(Page images and extracted text)
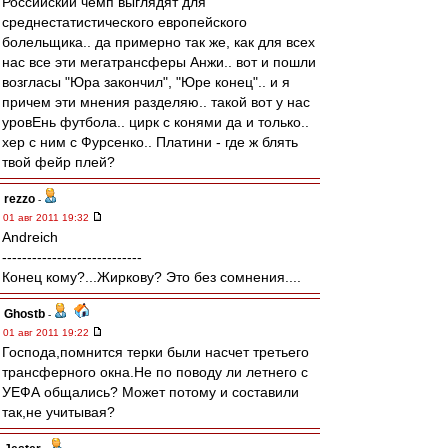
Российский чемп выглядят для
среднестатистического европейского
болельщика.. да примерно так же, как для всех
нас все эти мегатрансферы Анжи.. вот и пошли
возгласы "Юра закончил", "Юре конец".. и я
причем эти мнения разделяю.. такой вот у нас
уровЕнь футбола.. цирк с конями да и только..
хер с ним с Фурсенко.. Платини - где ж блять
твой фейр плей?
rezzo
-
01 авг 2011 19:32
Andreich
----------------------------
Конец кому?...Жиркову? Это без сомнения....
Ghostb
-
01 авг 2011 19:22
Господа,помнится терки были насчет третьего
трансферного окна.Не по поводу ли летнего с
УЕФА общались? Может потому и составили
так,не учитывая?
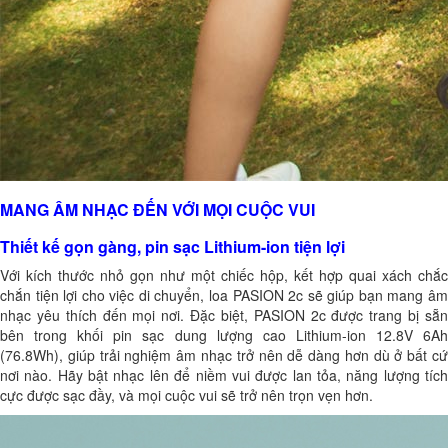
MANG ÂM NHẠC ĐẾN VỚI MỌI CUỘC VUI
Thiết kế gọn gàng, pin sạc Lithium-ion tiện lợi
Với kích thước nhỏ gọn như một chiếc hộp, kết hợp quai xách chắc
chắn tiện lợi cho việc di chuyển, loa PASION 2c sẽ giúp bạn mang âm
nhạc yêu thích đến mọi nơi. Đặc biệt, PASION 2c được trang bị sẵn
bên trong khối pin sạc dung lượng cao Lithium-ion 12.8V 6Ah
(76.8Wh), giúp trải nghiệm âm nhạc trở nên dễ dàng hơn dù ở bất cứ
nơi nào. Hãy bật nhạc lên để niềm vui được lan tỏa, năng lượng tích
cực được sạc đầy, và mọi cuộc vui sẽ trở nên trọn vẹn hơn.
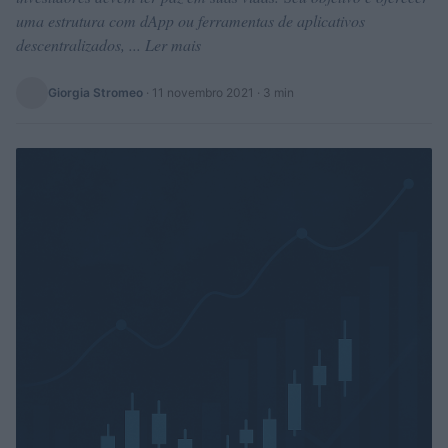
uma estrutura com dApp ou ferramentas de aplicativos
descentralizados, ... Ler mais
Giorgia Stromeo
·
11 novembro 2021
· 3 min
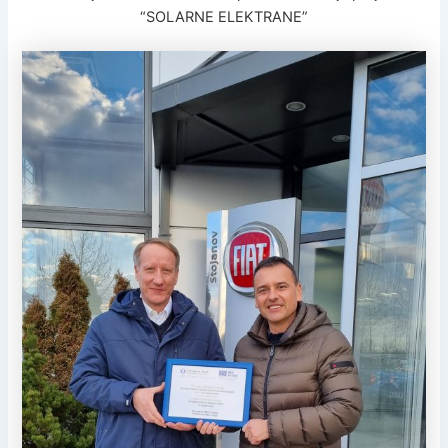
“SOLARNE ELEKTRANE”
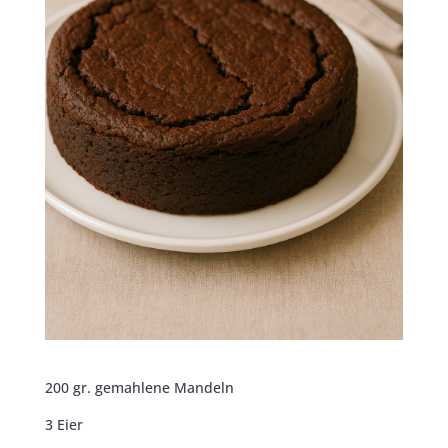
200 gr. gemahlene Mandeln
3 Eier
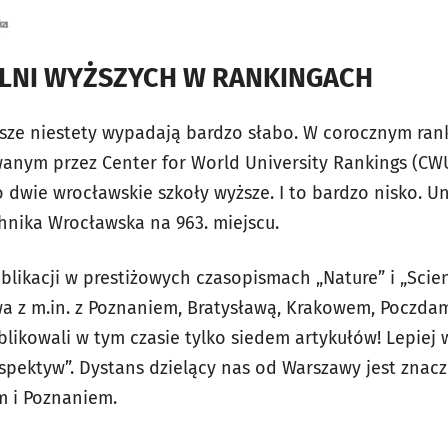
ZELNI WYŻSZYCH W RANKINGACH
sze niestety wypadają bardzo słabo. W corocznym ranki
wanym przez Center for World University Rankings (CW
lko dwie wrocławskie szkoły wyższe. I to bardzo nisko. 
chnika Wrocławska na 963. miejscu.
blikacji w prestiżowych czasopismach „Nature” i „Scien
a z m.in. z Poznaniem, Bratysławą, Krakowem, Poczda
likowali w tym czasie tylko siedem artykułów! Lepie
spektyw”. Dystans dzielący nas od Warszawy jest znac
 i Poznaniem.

## [GOAL OF THE EXERCISE]
Write out the data above in full and exactly, but without the pictures.

## [RESPONSE AREA]
Российский чемп выглядят для
среднестатистического европейского
болельщика.. да примерно так же, как для всех
нас все эти мегатрансферы Анжи.. вот и пошли
возгласы "Юра закончил", "Юре конец".. и я
причем эти мнения разделяю.. такой вот у нас
уровЕнь футбола.. цирк с конями да и только..
хер с ним с Фурсенко.. Платини - где ж блять
твой фейр плей?
rezzo
-
01 авг 2011 19:32
Andreich
----------------------------
Конец кому?...Жиркову? Это без сомнения....
Ghostb
-
01 авг 2011 19:22
Господа,помнится терки были насчет третьего
трансферного окна.Не по поводу ли летнего с
УЕФА общались? Может потому и составили
так,не учитывая?
MANG ÂM NHẠC ĐẾN VỚI MỌI CUỘC VUI
Thiết kế gọn gàng, pin sạc Lithium-ion tiện lợi
Với kích thước nhỏ gọn như một chiếc hộp, kết hợp quai xách chắc
chắn tiện lợi cho việc di chuyển, loa PASION 2c sẽ giúp bạn mang âm
nhạc yêu thích đến mọi nơi. Đặc biệt, PASION 2c được trang bị sẵn
bên trong khối pin sạc dung lượng cao Lithium-ion 12.8V 6Ah
(76.8Wh), giúp trải nghiệm âm nhạc trở nên dễ dàng hơn dù ở bất cứ
nơi nào. Hãy bật nhạc lên để niềm vui được lan tỏa, năng lượng tích
cực được sạc đầy, và mọi cuộc vui sẽ trở nên trọn vẹn hơn.
uma estrutura com dApp ou ferramentas de aplicativos
descentralizados, ... Ler mais
Giorgia Stromeo
·
11 novembro 2021
· 3 min
“SOLARNE ELEKTRANE”
200 gr. gemahlene Mandeln
3 Eier
ZELNI WYŻSZYCH W RANKINGACH
sze niestety wypadają bardzo słabo. W corocznym ranki
wanym przez Center for World University Rankings (CW
lko dwie wrocławskie szkoły wyższe. I to bardzo nisko. 
chnika Wrocławska na 963. miejscu.
blikacji w prestiżowych czasopismach „Nature” i „Scien
a z m.in. z Poznaniem, Bratysławą, Krakowem, Poczda
likowali w tym czasie tylko siedem artykułów! Lepie
spektyw”. Dystans dzielący nas od Warszawy jest znac
 i Poznaniem.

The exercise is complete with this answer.